Is it because the idiots have been exiled from Washington? Suddenly I am hearing about or from people who are clearly out of touch with the world as I know it.

It began with an article in the Living Church, a bit on the conservative side of church issues but still a reasonable magazine. There was an article telling us that those who don’t know the gospel will go to hell. So you live in a jungle so dense that no outsider has ever been there and no missionary has found you. Tough! You go to hell.

Unbelievable! The church has never taught that. Medieval theologians worried about Plato and Aristotle who lived before the gospel. No problem. The righteous pagan will still be saved. So you live in an impenetrable jungle. But no one is condemned for “invincible ignorance.” Can someone be smart enough to write a letter to a church magazine and not know this?

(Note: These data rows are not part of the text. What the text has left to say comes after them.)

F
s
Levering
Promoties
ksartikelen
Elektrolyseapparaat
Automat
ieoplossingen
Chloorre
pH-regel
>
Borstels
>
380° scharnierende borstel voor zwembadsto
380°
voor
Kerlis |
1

The next day I was listening to Jim Vicevich. I have to because his station is the only one that provides local weather forecasts. He’s our local version of Rush Limbaugh and he was all over Nancy Pelosi because she, as a Roman Catholic, was saying the church had not consistently taught that life begins at conception. Vicevich wanted us to know that the church has taught that life begins at conception for 2000 years and we can be sure of that because the pope said so. Of course, the church hasn’t been around for 2000 years, but let’s not quibble. Nancy Pelosi was citing, quite accurately, St. Augustine who suggested that life begins at three months. Other quite reputable theologians thought it began at quickening. But here’s a man who talks to more people every day than ever heard of St. Augustine, and he’s ignorant.

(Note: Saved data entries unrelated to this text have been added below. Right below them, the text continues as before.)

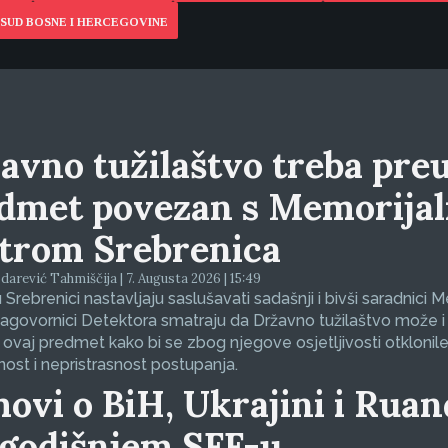
SUD BOSNE I HERCEGOVINE
avno tužilaštvo treba preu
dmet povezan s Memorija
trom Srebrenica
arević Tahmiščija | 7. Augusta 2026 | 15:49
 Srebrenici nastavljaju saslušavati sadašnji i bivši saradnici 
sagovornici Detektora smatraju da Državno tužilaštvo može i
 ovaj predmet kako bi se zbog njegove osjetljivosti otklonil
nost i nepristrasnost postupanja.
movi o BiH, Ukrajini i Ruan
godišnjem SFF-u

And today I had a phone call from Florida from someone who edits a magazine and thought I was an expert on the Episcopal Church. He’s writing an article about the second coming and wondered what the Episcopal Church teaches on the subject. I told him that we recite the Creed which says, “He will come again in glory to judge the living and the dead.” We say it in the Eucharist: “Christ has died. Christ is risen. Christ will come again.” But when? he asked. The Bible doesn’t say, I told him, so we don’t know. Jesus said he didn’t know, so that kind of settles it. So what about the rapture? he asked. It’s not in the Bible. Will the second coming be physical or spiritual? Do we need to make that distinction? So are Episcopal Churches free to have different beliefs on that? Episcopalians individually are free to believe whatever they want but I doubt any particular parish ever felt a need to go beyond the Bible and Creeds. Why would anybody? Don’t they have better things to do? Couldn’t they take up knitting or something?

No wonder Washington has been such a mess. They represent us. And it seems that we are a mess. I know how Hamlet felt: “The world is out of joint, O cursed spite that ever I was born to set it right.” But I know how far Hamlet got with the job and I don’t have much hope that I or even Barack Obama can solve the problem anytime soon.